My pesky pagans demand that structures be placed within the landscape according to certain magical formulas that include the laws of mathematics and music. I’m not sure my predilection for concrete lighthouses quite fit.
I’m keen not to disturb animals who may be using them, certainly not to disturb any ghosts who may traverse these mystical lines, so please help, I’m at the end of my literal tether and reaching for the electrical fence as I type.
In desperate need of folkloric intervention
Pissed Off Pagan, Llanfihangel Nant Bran
Dear Pissed Off Pagan
If ever there was a case for nimbyism, this is it. For readers unaware of what ley lines are, some believe them to be mystical lines of energy that criss-cross the earth to form a grid, transecting important markers or ‘terminal points’ in the landscape like Stonehenge, The Sphinx and the enquirer’s Aga, while others subscribe to it all being bunkum. Leys were first brought to our attention by Alfred Watkins in the 1920s who also called them ‘Old Straight Tracks’ and I’m afraid Pissed Off Pagan, the clue is in the title. Ley lines are indeed said to be straight. So if someone has got their ruler out and determined your home is perched on one, I’m guessing it will take more than a spot of geomancy to divine a new route to change their mind.
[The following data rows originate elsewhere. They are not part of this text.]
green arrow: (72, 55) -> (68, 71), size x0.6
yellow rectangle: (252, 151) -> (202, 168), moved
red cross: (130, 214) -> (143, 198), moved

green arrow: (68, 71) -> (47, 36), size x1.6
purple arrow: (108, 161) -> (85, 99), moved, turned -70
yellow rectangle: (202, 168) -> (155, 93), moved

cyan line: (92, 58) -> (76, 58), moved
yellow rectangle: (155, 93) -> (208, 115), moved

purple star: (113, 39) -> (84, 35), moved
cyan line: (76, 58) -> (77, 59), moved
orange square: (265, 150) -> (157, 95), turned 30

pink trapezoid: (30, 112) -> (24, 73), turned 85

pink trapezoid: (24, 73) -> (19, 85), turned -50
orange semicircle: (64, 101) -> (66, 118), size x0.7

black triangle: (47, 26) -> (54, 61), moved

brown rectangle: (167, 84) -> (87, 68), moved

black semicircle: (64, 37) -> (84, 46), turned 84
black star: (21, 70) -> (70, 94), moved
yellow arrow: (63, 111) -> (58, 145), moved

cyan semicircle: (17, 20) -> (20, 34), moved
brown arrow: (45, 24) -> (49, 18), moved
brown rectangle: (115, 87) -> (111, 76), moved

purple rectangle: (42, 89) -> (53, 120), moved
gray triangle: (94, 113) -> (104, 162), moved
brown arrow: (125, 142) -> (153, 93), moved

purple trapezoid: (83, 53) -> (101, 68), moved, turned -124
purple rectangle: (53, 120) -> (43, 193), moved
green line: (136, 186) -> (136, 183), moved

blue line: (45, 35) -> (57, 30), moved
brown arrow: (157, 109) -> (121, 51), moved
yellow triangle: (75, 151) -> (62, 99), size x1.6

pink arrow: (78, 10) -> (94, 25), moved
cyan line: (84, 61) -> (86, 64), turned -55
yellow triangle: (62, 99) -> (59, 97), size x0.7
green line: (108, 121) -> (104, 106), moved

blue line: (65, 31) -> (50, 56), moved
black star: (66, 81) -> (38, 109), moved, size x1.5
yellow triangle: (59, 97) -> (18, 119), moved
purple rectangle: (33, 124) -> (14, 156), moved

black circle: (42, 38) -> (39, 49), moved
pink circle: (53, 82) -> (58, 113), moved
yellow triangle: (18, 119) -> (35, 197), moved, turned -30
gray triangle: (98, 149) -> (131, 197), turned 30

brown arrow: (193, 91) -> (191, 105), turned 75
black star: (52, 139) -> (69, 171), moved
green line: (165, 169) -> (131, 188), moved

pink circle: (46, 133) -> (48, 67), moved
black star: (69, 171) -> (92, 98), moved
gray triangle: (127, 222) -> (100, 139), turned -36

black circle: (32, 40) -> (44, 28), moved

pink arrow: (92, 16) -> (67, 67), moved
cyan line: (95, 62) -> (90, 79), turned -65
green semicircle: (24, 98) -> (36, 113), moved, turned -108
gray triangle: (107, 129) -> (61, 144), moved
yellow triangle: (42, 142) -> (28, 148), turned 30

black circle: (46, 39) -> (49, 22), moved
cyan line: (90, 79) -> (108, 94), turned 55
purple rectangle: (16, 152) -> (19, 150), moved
However, that’s not to say you can’t discourage them from their quest, especially if your neighbours are insisting on right of way. To start with, you might want to consider protecting your property with the folkloric equivalent of an electric fence such as a ring of salt, a horseshoe pinned up, hanging a couple of hagstones, planting a rowan tree by your threshold, or chucking some dill over your door mantels and frames. All of which are said to repel evil spirits and bad thoughts, however if your neighbours are perfectly pleasant pagans, this type of response might not have much effect (although if you’re anxious about their grumblings, this might bring you some peace of mind).
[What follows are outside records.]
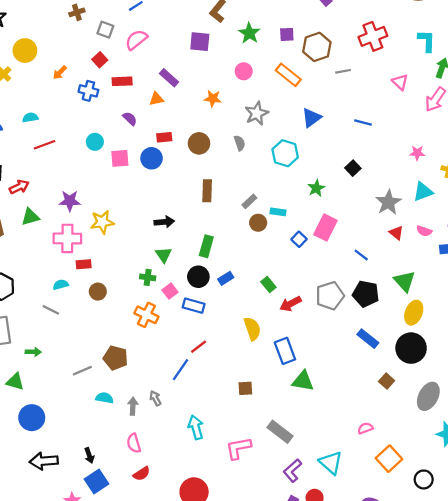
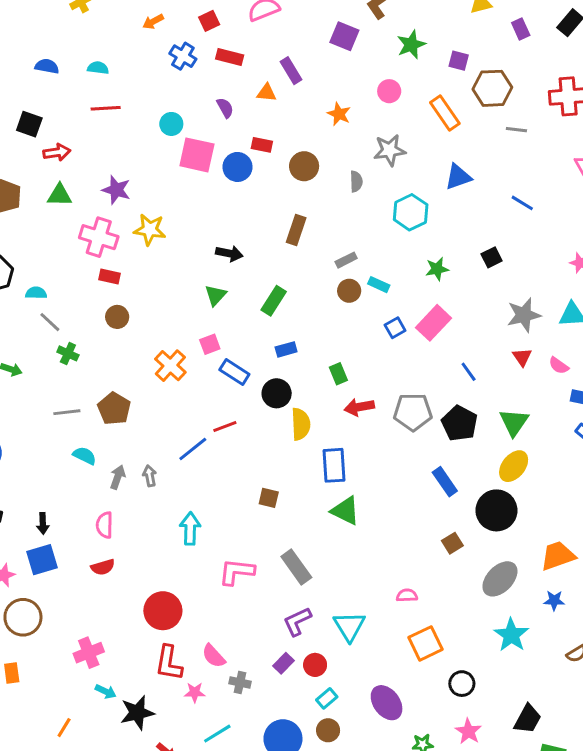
pink square: (120, 158) -> (197, 155), size x1.4
green cross: (148, 277) -> (68, 353), moved
black circle: (198, 277) -> (277, 393), moved
cyan semicircle: (61, 285) -> (36, 293), moved

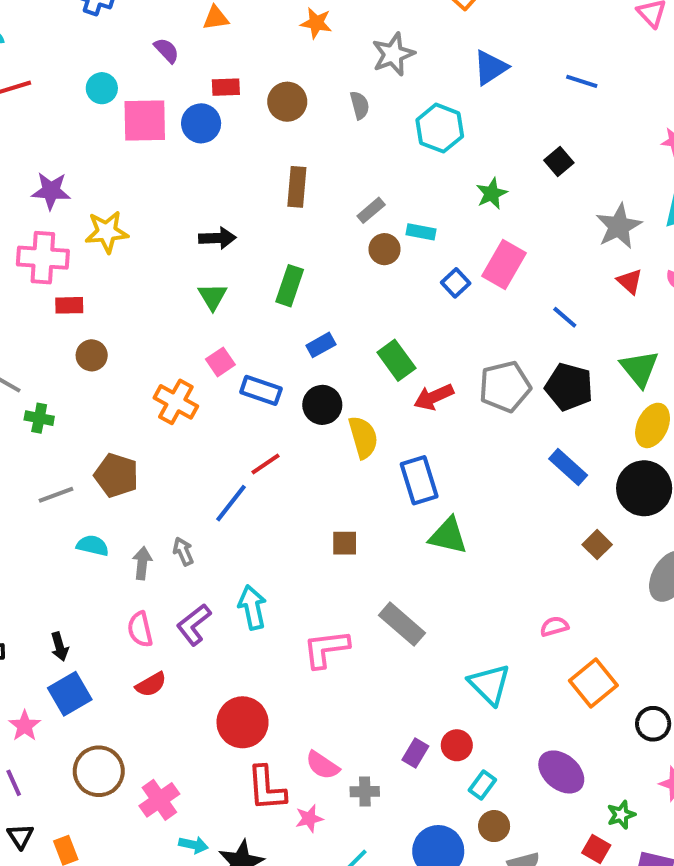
green rectangle: (338, 374) -> (396, 360), size x1.4
brown circle: (23, 617) -> (99, 771), moved
purple L-shape: (297, 621) -> (194, 625), moved

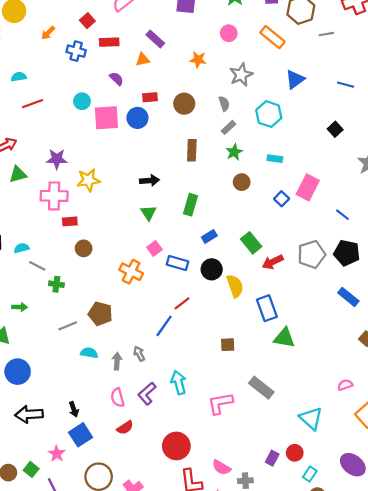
green star: (492, 194) -> (234, 152), moved
gray rectangle: (371, 210) -> (229, 127), moved
cyan rectangle: (421, 232) -> (275, 159), moved

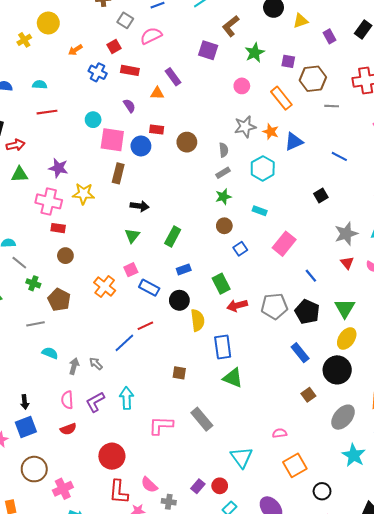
orange star: (198, 60) -> (271, 132), moved
brown rectangle: (192, 150) -> (118, 173), moved
blue square: (282, 199) -> (240, 249), moved
brown pentagon: (100, 314) -> (59, 300), moved
gray arrow: (139, 354) -> (96, 364), turned -32

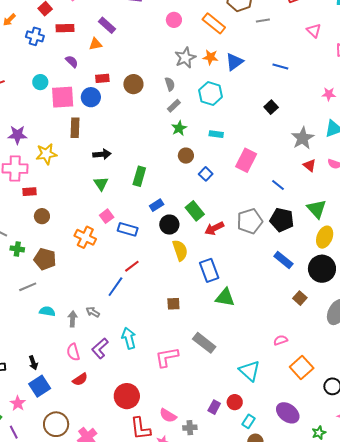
black circle: (179, 300) -> (169, 225), moved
If protection doesn’t do the trick, you could try spreading rumours instead. Start telling people that this particular part of the ley line does, in fact, follow a fairy path, and as such, it would be unwise for anyone to traverse it or disturb it in any way. Fairies can be quite useful in matters such as these given they have a reputation for spiriting away those who literally cross their paths. However you may want to carry an iron key or an oatcake in your pocket for some personal protection in case the fairies also hear about your ruse and don’t take kindly to being made a scapegoat.
You could also point out to your pagan neighbours that ley lines are said to be rather sensitive to negative energy and their incessant wanging on about access and their desire to construct unnecessary clutter in your vicinity could be construed as contributing to disharmony in the landscape. No self-respecting pagan should want to upset the balance in nature, so this might be enough to tone down their entitlement.
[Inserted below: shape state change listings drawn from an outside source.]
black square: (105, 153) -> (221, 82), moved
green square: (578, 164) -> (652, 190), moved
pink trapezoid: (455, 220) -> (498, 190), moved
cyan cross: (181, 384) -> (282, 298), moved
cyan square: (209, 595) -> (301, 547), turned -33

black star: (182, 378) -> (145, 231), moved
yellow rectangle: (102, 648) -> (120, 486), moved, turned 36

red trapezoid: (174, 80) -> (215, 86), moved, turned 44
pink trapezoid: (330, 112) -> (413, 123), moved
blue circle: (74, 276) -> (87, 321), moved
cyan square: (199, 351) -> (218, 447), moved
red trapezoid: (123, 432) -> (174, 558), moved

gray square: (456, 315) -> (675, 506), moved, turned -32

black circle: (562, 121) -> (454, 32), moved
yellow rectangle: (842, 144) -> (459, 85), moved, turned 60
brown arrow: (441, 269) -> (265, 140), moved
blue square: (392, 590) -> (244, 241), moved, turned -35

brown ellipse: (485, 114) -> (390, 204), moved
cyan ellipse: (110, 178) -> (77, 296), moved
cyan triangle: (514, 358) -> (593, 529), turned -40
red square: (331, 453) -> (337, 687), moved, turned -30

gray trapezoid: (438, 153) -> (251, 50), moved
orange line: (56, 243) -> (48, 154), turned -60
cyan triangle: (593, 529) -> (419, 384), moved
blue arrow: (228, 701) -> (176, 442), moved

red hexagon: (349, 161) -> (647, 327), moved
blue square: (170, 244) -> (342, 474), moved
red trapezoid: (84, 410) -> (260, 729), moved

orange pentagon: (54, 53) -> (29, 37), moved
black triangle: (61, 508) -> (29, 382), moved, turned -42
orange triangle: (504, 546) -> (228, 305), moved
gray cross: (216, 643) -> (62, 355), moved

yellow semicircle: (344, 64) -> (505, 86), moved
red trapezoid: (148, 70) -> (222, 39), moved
And if you’re feeling a little beaten down by their intransigence, you could go the herbal route. The ancient Greeks believed borage bolstered courage, while ancient Roman soldiers used thyme to fortify themselves, so when you know you’re about to come into conflict with your neighbours, a sniff or nibble of these herbs might make you feel better equipped to deal with the conversation.
But when it comes down to it, changing the behaviour of other people is hard. Changing our own responses to them is often harder, but in many cases yields better results. So if they really won’t get off your property and your back, perhaps a compromise could be found? Maybe instead of bashing heads, you could offer them a cup of tea (just the one) on a couple of the main pagan holidays, for example Samhain (New Year), Yule (winter solstice), Beltane (the beginning of summer) and Litha (summer solstice), in exchange for them leaving you alone for the rest of the year. That way they have the illusion of access and you get to enjoy your home in peace without any nasty surprise visits.
And if all else fails, be petty. Plant nettles. Everywhere. They’re great for butterflies and you’ll have a fantastic stash of ingredients for soup, tea and beer, as well as having a rheumatism remedy and a good source of fibre to make string, cloth and paper to hand.